* [Exercise goal]
From the data that follows, copy every line holding the string "Beschwerden".

(Extracted page text data)
━━━━━━━━━━━━━━━━
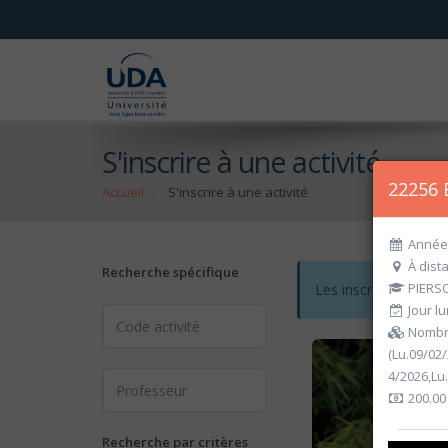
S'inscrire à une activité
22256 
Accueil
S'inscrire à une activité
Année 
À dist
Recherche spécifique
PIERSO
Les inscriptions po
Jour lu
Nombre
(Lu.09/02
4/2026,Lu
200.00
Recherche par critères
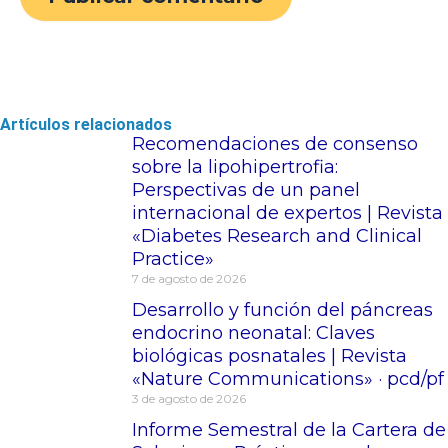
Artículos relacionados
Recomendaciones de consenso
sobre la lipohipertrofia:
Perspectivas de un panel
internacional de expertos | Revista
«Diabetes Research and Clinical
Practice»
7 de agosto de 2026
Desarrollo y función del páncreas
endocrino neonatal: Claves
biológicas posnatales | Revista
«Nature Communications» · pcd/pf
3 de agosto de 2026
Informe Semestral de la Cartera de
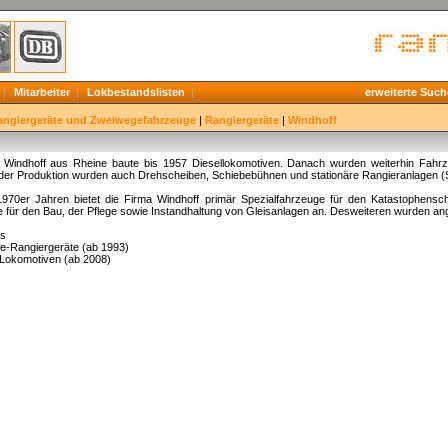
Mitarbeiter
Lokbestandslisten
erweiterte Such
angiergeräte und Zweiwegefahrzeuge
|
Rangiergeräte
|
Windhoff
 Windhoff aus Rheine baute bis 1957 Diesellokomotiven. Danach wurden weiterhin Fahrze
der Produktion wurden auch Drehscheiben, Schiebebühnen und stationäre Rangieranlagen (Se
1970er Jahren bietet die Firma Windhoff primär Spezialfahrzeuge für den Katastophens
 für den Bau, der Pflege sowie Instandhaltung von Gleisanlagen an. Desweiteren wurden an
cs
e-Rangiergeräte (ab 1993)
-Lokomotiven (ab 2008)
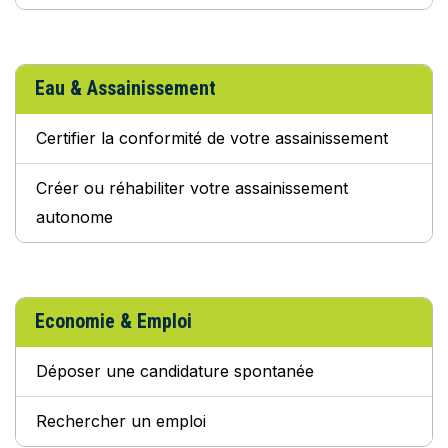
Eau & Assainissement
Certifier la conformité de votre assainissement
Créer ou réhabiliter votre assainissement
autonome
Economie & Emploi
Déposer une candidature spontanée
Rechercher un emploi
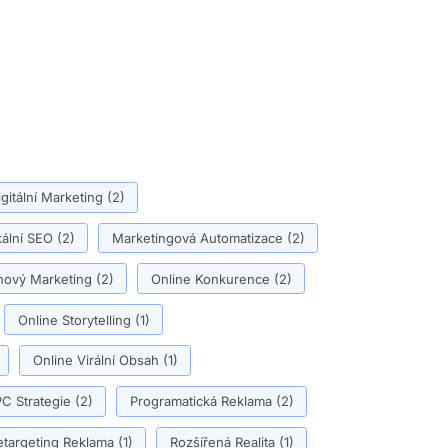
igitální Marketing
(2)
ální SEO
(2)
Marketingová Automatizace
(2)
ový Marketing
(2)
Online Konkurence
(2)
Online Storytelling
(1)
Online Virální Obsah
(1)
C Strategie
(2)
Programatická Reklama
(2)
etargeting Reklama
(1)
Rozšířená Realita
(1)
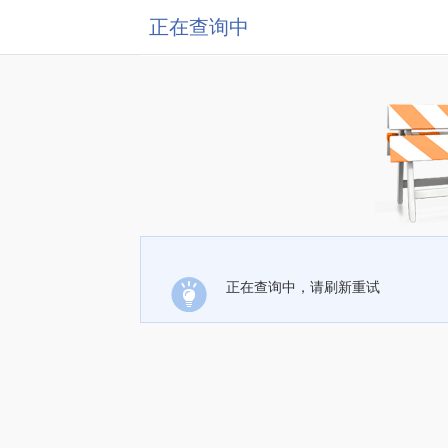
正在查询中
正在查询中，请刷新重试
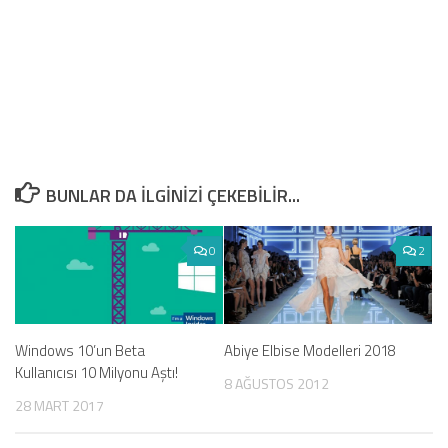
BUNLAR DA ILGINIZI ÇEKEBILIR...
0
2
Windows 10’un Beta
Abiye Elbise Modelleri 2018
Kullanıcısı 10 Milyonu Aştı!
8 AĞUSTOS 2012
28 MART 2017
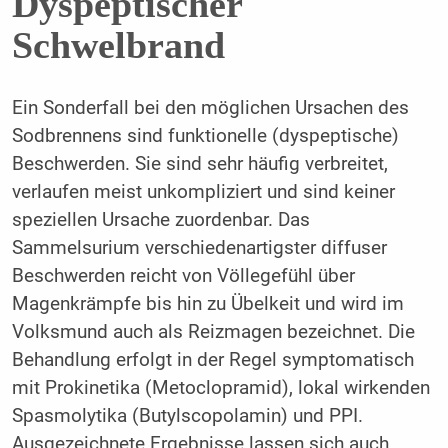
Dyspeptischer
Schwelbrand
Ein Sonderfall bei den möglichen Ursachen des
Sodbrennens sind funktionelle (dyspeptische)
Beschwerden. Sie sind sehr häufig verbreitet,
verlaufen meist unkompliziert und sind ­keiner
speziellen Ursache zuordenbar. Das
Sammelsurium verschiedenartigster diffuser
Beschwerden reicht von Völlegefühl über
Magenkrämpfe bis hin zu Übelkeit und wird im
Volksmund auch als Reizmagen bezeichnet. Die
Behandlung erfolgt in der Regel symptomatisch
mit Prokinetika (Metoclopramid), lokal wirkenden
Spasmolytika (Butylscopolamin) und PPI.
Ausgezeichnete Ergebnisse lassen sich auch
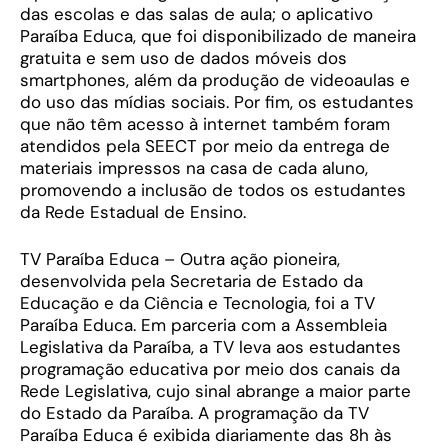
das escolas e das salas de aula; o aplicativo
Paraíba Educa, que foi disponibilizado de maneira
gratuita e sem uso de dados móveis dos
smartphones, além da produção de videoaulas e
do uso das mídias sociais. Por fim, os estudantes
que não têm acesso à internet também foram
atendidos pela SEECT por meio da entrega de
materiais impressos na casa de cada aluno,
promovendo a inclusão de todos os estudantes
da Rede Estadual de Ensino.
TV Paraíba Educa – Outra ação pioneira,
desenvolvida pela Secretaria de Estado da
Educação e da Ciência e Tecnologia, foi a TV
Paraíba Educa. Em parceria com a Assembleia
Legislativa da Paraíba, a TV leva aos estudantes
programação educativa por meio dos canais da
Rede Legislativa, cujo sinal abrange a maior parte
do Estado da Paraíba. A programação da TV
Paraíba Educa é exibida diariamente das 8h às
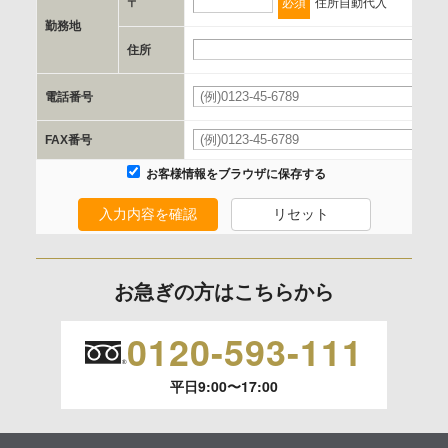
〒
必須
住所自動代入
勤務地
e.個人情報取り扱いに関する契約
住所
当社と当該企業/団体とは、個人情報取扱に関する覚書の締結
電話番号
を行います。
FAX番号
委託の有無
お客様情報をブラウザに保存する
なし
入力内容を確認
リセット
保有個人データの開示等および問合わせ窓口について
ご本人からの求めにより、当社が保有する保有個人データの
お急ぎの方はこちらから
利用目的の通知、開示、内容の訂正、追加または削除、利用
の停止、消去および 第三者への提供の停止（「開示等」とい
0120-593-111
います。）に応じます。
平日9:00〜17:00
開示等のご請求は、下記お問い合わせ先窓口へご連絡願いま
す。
━━━━━━━━━━━━━━━━
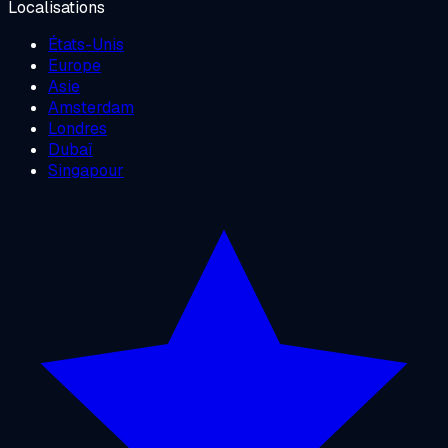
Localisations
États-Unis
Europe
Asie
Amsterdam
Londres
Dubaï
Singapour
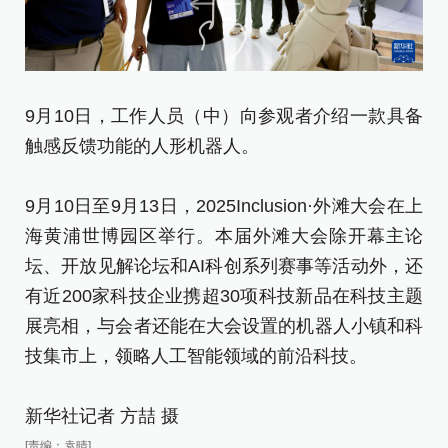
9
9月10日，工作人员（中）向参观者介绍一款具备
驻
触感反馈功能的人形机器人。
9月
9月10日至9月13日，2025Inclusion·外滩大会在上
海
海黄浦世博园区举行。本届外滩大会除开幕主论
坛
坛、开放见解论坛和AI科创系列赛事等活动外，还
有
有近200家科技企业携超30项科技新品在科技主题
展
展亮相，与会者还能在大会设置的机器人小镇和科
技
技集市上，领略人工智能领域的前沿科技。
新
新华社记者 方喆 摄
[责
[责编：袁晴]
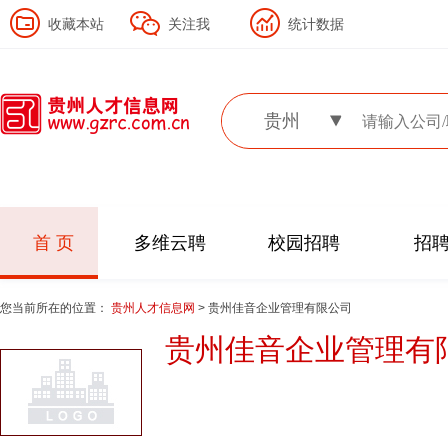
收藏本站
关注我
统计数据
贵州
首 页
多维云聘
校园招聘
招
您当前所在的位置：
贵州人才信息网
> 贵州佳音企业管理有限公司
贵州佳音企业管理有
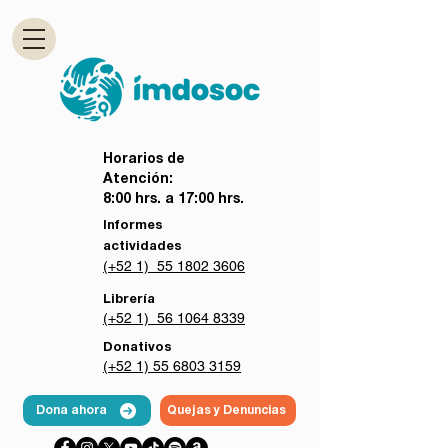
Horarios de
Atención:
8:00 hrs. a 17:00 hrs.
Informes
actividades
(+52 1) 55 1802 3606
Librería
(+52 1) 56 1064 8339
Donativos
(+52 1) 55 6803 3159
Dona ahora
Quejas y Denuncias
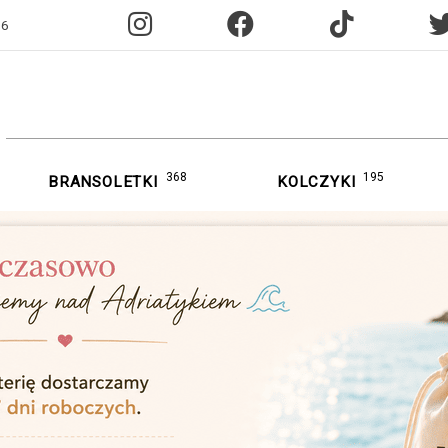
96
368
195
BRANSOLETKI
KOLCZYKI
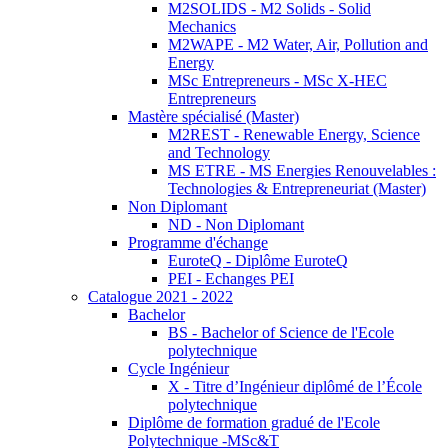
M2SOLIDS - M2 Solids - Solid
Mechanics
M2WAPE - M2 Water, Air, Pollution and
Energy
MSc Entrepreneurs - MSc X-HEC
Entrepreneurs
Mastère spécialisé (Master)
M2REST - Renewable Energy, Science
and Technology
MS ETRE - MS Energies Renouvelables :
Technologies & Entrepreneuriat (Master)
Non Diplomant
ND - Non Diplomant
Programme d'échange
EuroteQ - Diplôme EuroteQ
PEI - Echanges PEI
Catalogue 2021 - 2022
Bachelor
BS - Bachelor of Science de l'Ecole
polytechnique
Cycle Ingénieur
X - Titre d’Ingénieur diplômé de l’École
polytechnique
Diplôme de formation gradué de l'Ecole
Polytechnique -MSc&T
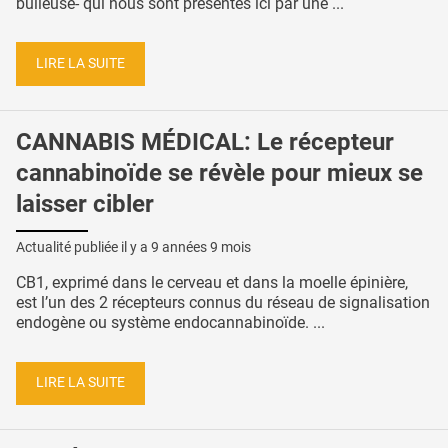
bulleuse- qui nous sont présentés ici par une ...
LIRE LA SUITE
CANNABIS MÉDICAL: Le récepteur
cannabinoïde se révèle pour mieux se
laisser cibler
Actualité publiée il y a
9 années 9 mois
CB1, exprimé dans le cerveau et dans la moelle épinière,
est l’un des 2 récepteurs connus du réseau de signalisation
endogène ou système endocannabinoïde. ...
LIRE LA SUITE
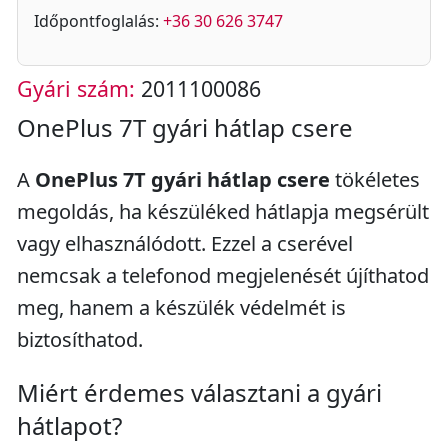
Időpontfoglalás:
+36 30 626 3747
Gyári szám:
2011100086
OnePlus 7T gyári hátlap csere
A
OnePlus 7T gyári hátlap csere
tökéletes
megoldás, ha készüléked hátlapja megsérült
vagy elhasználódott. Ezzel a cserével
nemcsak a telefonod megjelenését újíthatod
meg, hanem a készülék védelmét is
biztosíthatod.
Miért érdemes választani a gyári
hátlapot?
━━━━━━━━━━━━━━━━
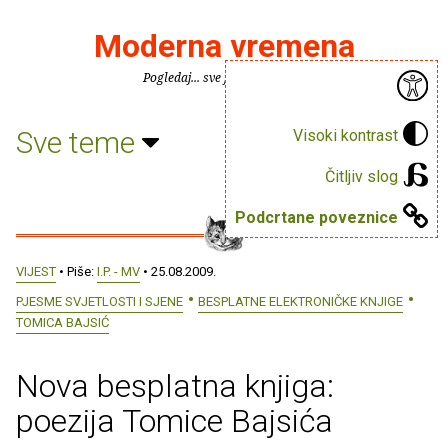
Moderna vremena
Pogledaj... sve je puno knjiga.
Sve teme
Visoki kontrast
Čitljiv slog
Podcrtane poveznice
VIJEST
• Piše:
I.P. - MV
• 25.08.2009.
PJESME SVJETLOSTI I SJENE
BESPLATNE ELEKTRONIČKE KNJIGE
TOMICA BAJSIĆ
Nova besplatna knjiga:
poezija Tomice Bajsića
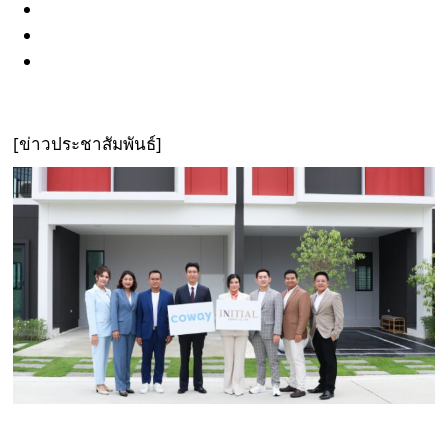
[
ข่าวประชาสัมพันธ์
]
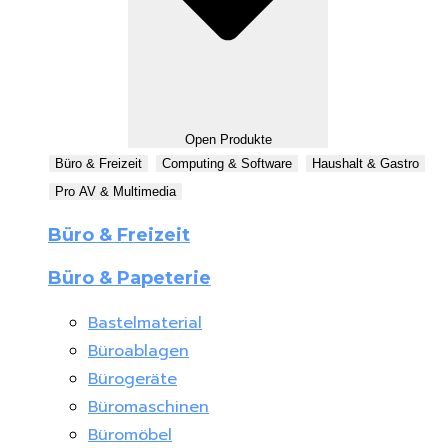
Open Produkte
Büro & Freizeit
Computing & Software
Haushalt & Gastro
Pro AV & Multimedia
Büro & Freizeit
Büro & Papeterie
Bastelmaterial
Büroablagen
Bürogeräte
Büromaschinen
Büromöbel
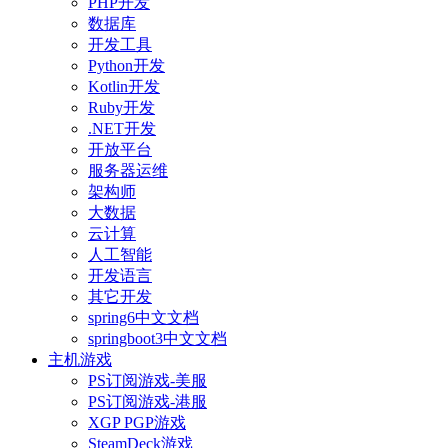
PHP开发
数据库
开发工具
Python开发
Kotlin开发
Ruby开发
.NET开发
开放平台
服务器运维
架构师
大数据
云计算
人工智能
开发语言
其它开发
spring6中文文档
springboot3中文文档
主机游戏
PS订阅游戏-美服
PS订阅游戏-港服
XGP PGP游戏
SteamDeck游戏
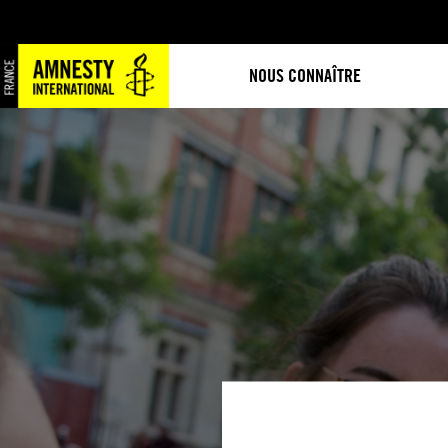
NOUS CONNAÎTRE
━━━━━━━━━━━━━━━━
* [Exercise answer]
Beschwerden. Sie sind sehr häufig verbreitet,
Beschwerden reicht von Völlegefühl über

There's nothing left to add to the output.